[Required action]
Pick every line from the data below that contains the string "been" and copy it.

[Given records]
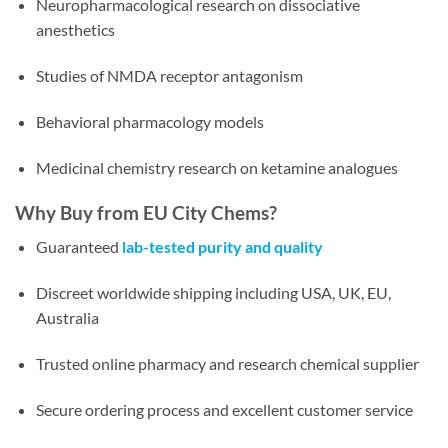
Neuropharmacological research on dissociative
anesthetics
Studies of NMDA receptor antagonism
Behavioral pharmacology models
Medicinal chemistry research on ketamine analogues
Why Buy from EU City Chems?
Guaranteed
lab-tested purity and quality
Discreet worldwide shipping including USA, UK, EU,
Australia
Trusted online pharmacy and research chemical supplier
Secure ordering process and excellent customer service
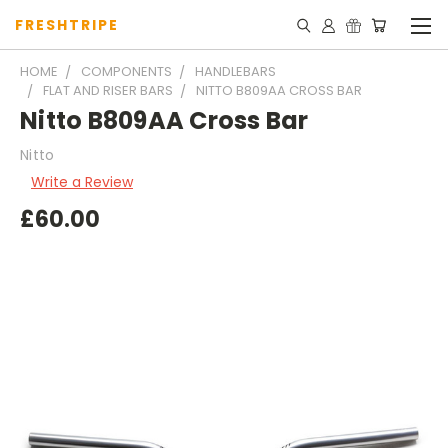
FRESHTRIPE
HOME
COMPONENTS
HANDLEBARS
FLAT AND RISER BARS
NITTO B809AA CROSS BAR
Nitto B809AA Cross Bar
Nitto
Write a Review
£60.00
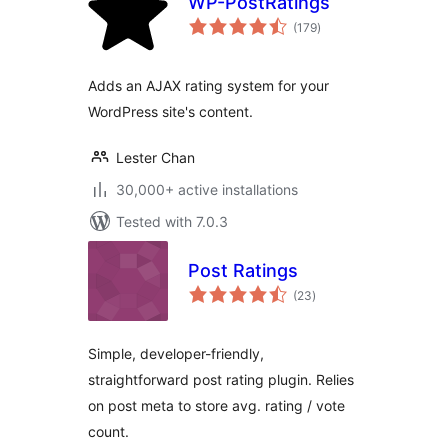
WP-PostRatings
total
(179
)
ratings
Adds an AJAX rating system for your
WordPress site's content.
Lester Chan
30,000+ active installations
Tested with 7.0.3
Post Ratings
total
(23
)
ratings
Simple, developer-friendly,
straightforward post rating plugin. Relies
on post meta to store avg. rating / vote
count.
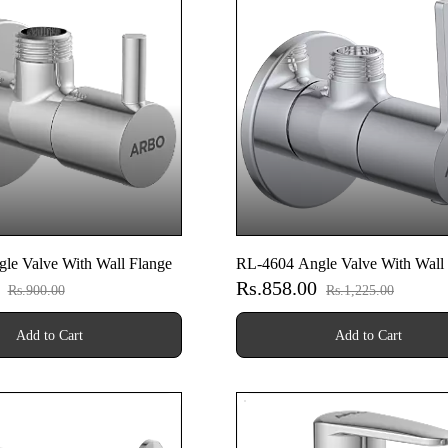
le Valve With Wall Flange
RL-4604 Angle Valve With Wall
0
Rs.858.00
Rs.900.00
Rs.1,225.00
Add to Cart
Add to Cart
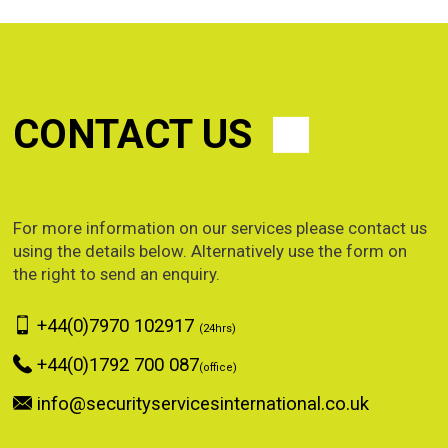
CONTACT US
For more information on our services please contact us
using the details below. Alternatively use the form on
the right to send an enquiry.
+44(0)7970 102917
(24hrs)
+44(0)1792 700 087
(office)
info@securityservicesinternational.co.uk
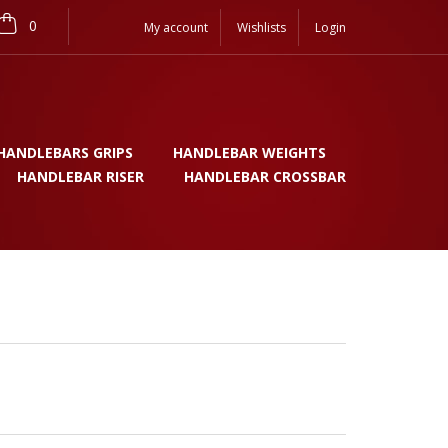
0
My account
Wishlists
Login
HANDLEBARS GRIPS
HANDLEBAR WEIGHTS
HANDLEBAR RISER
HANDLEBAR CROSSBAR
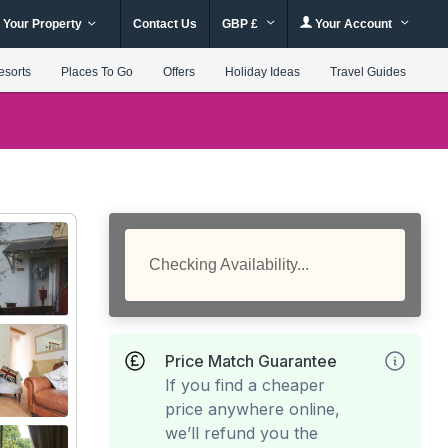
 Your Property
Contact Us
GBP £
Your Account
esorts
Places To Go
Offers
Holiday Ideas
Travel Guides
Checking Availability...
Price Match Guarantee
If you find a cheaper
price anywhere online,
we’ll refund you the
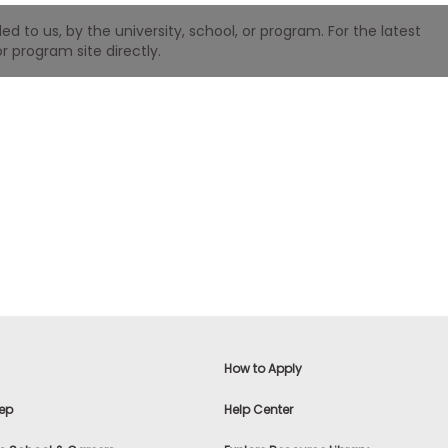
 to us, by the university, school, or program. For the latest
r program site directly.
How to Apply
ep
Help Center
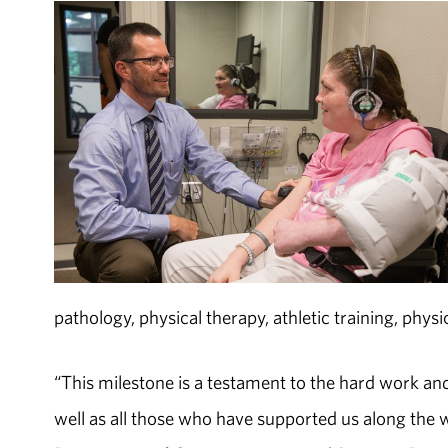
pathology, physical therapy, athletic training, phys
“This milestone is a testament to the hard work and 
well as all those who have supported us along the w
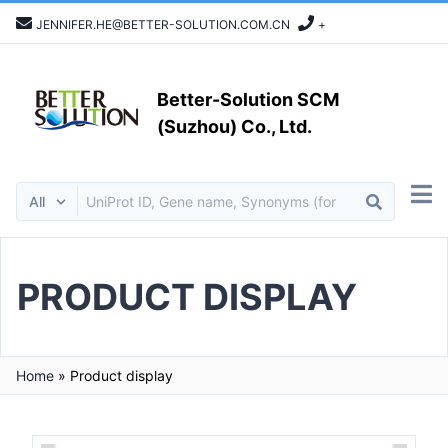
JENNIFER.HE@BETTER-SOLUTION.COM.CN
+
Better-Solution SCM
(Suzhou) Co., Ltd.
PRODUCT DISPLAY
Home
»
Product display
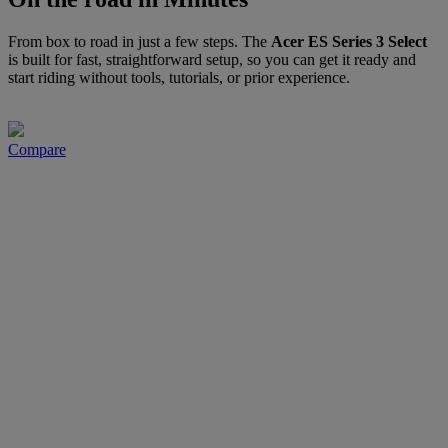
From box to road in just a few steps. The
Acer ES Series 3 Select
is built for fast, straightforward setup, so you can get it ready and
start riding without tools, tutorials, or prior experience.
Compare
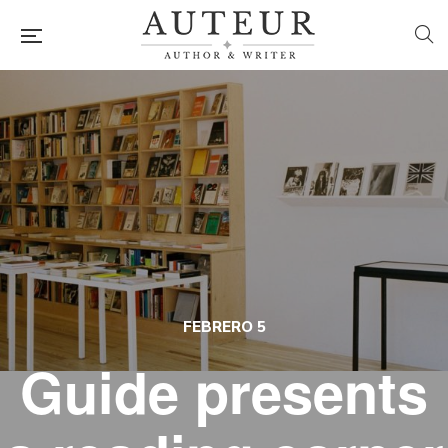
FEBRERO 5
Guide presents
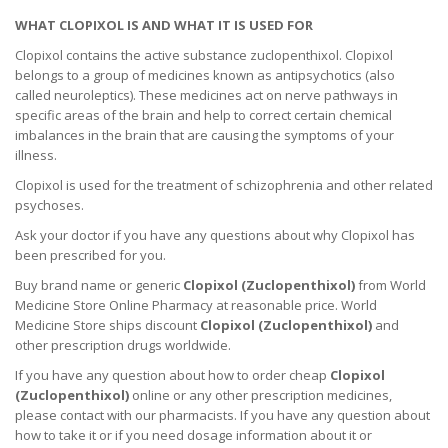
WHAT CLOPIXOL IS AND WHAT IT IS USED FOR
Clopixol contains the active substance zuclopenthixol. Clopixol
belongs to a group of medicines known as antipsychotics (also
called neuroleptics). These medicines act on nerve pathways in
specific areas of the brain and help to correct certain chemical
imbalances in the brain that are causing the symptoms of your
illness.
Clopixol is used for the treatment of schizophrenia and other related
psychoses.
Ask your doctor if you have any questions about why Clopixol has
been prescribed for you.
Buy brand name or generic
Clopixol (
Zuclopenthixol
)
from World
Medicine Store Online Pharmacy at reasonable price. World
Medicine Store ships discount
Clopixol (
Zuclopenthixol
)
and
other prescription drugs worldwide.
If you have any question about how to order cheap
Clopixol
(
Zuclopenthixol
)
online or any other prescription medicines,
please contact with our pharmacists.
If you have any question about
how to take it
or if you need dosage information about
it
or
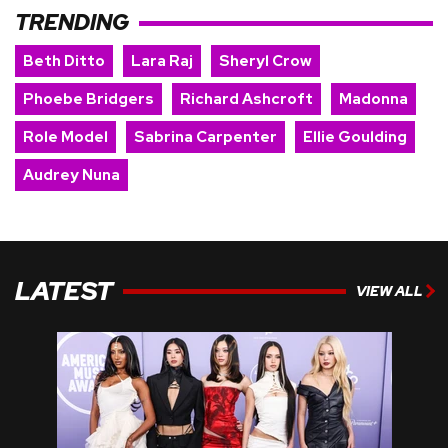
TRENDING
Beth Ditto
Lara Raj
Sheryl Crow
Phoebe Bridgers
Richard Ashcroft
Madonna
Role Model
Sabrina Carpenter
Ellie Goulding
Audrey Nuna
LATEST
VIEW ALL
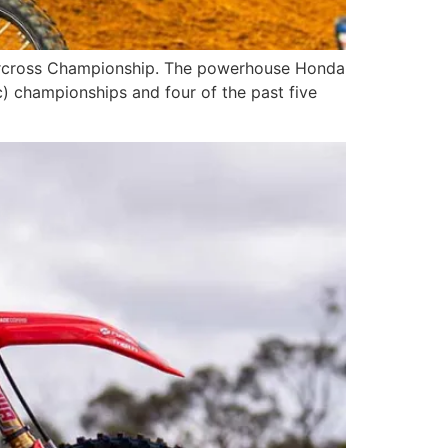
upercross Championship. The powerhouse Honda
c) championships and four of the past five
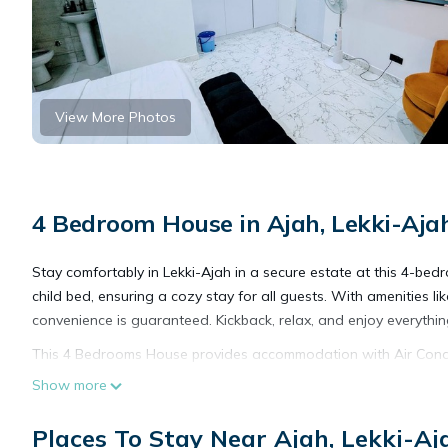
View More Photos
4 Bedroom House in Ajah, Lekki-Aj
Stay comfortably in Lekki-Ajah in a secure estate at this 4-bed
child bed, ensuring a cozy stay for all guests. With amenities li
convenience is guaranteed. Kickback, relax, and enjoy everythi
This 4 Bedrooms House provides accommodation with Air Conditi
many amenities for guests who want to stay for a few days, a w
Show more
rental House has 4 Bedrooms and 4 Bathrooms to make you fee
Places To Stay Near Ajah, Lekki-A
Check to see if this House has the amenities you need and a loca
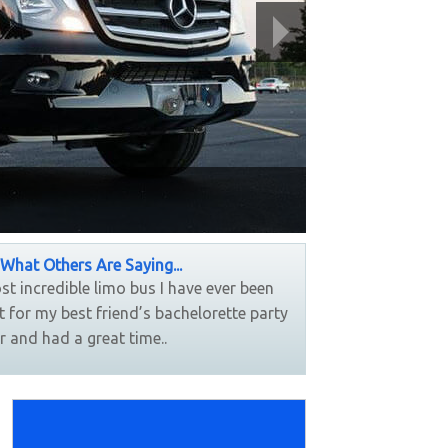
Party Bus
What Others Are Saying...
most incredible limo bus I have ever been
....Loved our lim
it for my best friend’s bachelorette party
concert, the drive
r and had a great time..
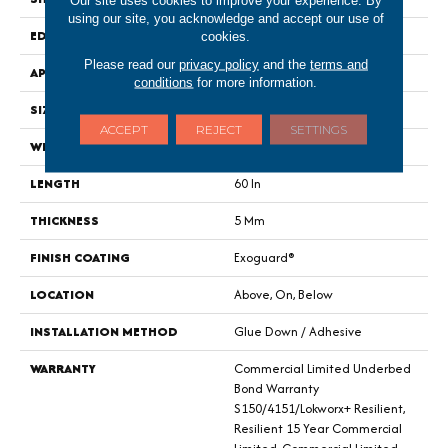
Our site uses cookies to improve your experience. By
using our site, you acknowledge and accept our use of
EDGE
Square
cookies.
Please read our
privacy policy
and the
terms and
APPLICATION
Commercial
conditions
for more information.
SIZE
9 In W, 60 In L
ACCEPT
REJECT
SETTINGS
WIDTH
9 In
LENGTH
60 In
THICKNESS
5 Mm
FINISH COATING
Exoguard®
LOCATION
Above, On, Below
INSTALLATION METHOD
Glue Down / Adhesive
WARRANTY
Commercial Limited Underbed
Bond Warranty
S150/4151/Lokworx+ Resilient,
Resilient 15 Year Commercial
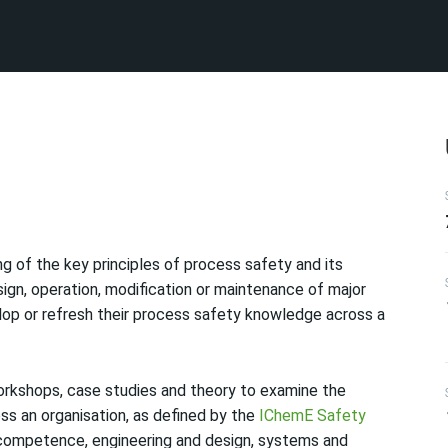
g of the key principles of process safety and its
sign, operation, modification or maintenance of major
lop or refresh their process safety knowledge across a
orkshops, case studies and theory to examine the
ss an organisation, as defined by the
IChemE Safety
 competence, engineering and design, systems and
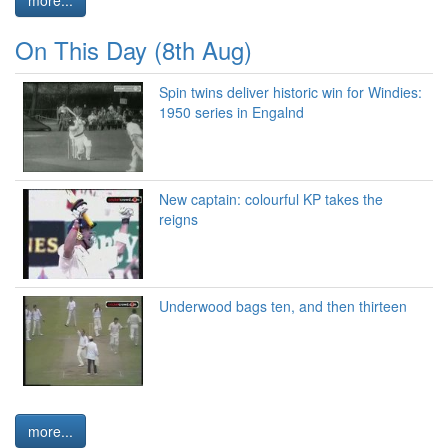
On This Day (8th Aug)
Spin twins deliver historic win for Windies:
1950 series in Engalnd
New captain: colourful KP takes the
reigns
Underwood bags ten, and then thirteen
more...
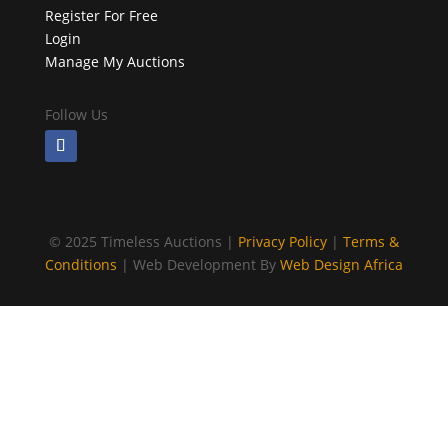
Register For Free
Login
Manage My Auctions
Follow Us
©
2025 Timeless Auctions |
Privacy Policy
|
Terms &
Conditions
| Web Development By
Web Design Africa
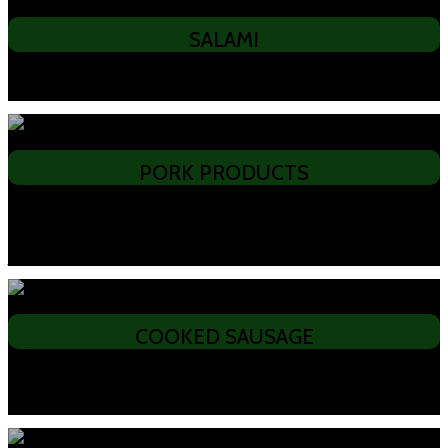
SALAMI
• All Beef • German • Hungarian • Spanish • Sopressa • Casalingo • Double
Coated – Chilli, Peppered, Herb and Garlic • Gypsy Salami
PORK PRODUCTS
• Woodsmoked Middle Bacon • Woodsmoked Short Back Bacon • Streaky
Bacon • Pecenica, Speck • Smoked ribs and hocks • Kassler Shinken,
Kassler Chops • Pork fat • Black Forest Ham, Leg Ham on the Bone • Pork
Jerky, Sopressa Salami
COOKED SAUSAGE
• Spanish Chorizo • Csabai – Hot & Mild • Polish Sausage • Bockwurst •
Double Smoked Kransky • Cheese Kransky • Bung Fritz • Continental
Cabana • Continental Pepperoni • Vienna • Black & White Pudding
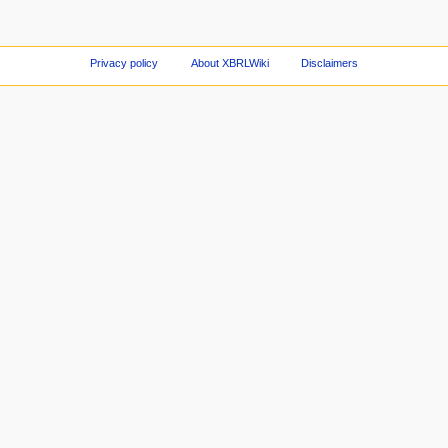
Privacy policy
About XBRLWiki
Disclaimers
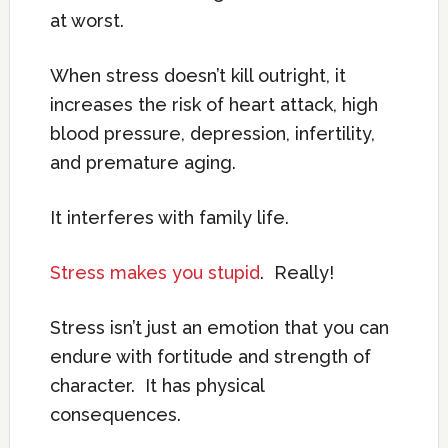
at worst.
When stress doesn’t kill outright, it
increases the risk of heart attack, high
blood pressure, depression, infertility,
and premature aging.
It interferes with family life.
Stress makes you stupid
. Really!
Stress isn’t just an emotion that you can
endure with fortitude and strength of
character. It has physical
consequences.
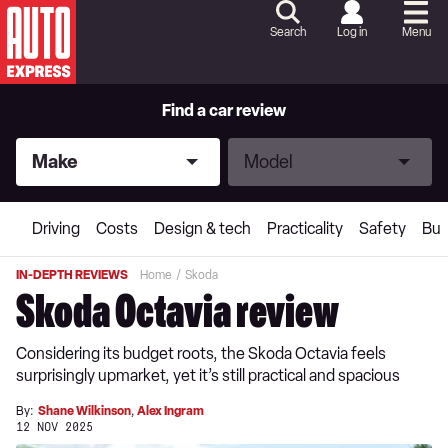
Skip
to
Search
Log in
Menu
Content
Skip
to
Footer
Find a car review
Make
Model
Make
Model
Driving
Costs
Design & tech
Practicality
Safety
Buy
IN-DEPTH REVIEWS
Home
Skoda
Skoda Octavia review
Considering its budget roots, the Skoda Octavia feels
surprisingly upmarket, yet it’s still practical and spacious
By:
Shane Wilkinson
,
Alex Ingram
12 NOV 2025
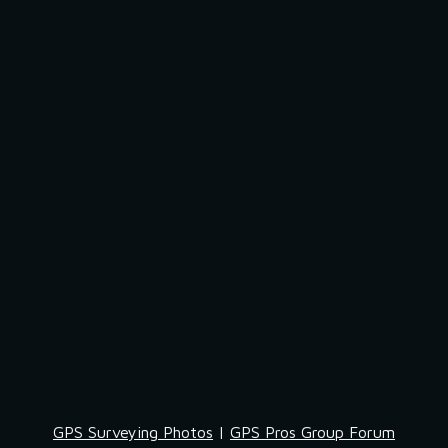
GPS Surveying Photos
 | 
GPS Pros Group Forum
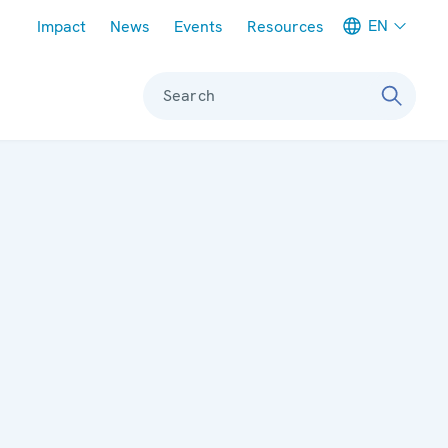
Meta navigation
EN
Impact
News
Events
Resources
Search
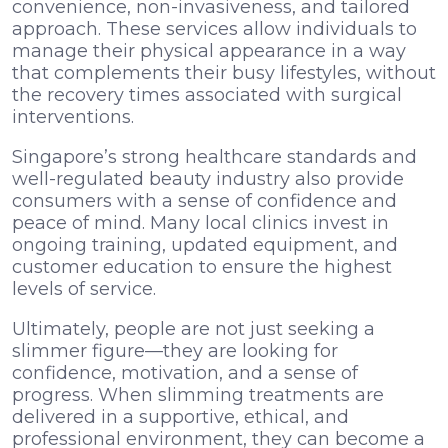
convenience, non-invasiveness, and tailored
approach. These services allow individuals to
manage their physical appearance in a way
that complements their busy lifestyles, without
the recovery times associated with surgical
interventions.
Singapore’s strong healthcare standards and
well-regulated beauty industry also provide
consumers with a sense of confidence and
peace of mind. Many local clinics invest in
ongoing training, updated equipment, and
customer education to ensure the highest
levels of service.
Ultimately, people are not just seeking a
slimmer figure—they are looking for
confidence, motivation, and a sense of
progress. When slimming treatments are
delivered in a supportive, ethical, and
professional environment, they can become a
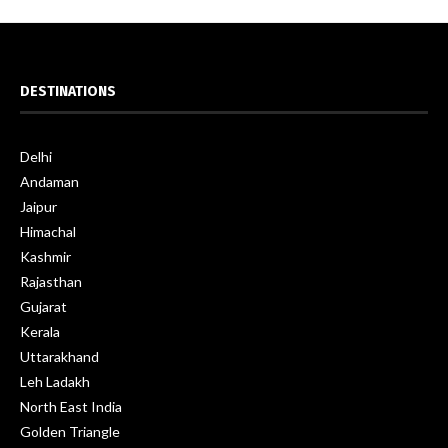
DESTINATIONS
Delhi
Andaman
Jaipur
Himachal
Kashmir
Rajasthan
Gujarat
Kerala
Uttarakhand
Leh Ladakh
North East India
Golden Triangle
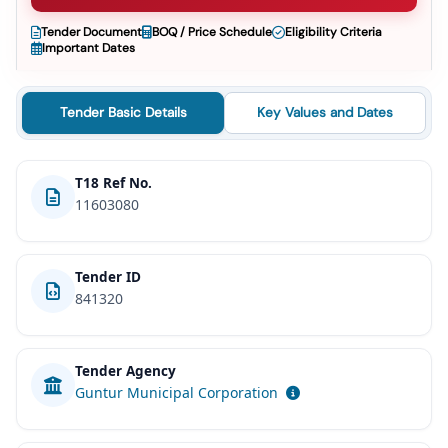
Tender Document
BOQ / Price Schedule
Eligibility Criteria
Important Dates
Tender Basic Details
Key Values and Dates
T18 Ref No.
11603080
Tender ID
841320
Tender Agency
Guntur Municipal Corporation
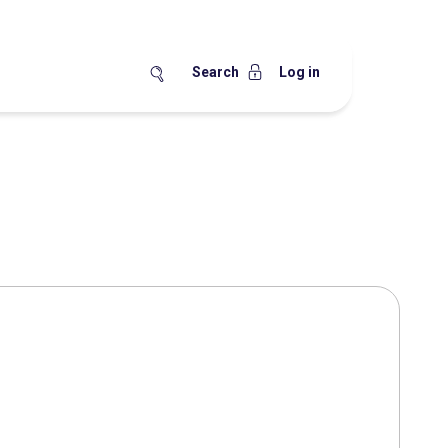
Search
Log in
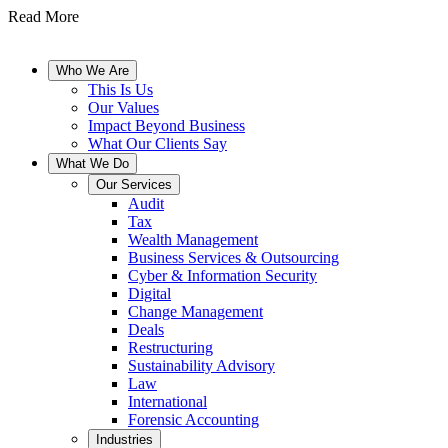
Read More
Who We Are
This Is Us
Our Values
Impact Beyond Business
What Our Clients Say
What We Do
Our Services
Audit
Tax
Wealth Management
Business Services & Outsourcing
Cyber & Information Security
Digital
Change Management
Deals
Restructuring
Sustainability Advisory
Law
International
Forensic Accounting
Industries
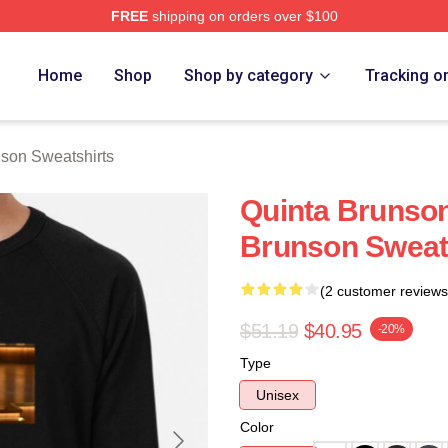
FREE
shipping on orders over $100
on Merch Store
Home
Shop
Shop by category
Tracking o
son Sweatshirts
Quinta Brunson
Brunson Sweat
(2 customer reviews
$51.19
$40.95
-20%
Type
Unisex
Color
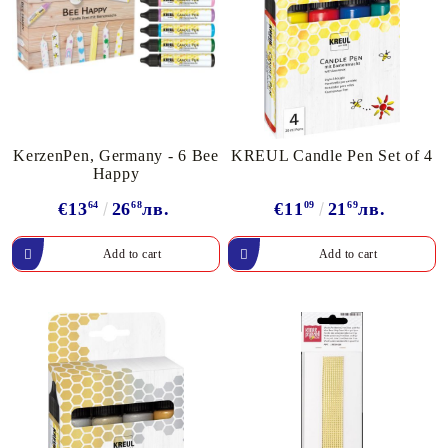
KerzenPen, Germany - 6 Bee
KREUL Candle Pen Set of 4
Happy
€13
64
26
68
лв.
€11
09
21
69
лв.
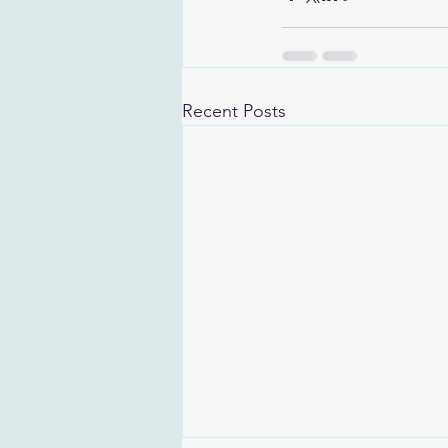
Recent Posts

[Solved problem]
been prescribed for you.
most incredible limo bus I have ever been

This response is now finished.